In his first season Oviedo made it to the playoff final, where they were defeated by Espanyol. That, everyone assumed, was that. But he wasn't going to leave this way. This year a Cazorla free-kick against Almería took them to the playoff final. He missed the first leg in Miranda, watching frustrated from a glass fronted press cabin with a knock on his knee as Oviedo lost 1-0. Against Mirandés in the second leg on Saturday night, when Mirandés took the lead again, he took control. When Oviedo got a penalty just before half-time, he took the ball, kissed it and scored, the place going wild.
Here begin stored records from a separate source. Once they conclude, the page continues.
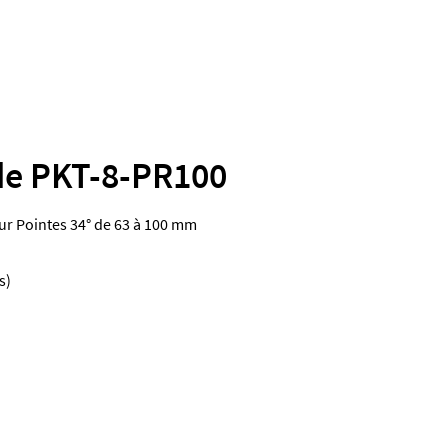
de PKT-8-PR100
eur Pointes 34° de 63 à 100 mm
s)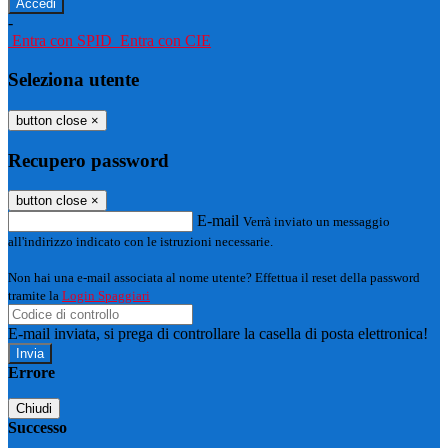
-
Entra con SPID
Entra con CIE
Seleziona utente
button close
×
Recupero password
button close
×
E-mail
Verrà inviato un messaggio
all'indirizzo indicato con le istruzioni necessarie.
Non hai una e-mail associata al nome utente? Effettua il reset della password
tramite la
Login Spaggiari
E-mail inviata, si prega di controllare la casella di posta elettronica!
Errore
Chiudi
Successo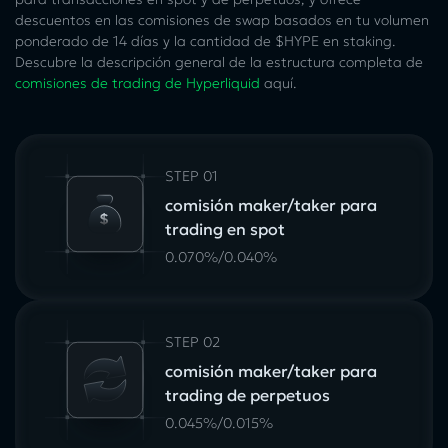
descuentos en las comisiones de swap basados en tu volumen
ponderado de 14 días y la cantidad de $HYPE en staking.
Descubre la descripción general de la estructura completa de
comisiones de trading de Hyperliquid
aquí.
STEP 01
comisión maker/taker para
trading en spot
0.070%/0.040%
STEP 02
comisión maker/taker para
trading de perpetuos
0.045%/0.015%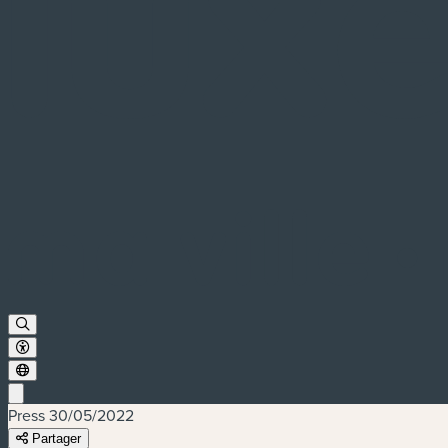
Press
30/05/2022
Partager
Ilyas Chaira made it 2-1, taking the game into extra time. Then, with Cazorla withdrawn, everything given, Francisco Portillo scored a superb goal that made it 3-1, 3-2 on aggregate. There was magic there too: Portillo has now won promotion from the second division to the first five times. Asked how the experience was, Cazorla said 'nervous', but it had finally happened: 24 years later, Oviedo were back in the first division.
In the crowd Cazorla was lifted on the shoulders of Diego Cervero. The club's top scorer when they were down in the mud, Cervero is now the doctor. When Oviedo were relegated to tercera, he had promised he would have to die to leave Oviedo without getting them back into professional football – defined here by the top two divisions – and he had been as good as his word; now he has helped taken them to the first.
At the other end of the pitch when Oviedo won promotion to the second division in 2015 was goalkeeper Esteban Suárez, who had dropped from the first division to the third tier to bring them back. 'I had a friend who needed my help,' he said then; on Saturday he was at the Tartiere. So too was Michu, who had been in the team that won promotion from the fourth tier in 2005 and also returned, after another long fight with injury, something about Oviedo. Now here was Cazorla, taking the microphone and singing the club's unofficial anthem by Melendi, an Oviedo-born musician who was in the club's academy. It is a song of hope and hurt: 'We can't live like this, seeing our team suffer,' it runs, 'volveremos': we will return. Will? Have.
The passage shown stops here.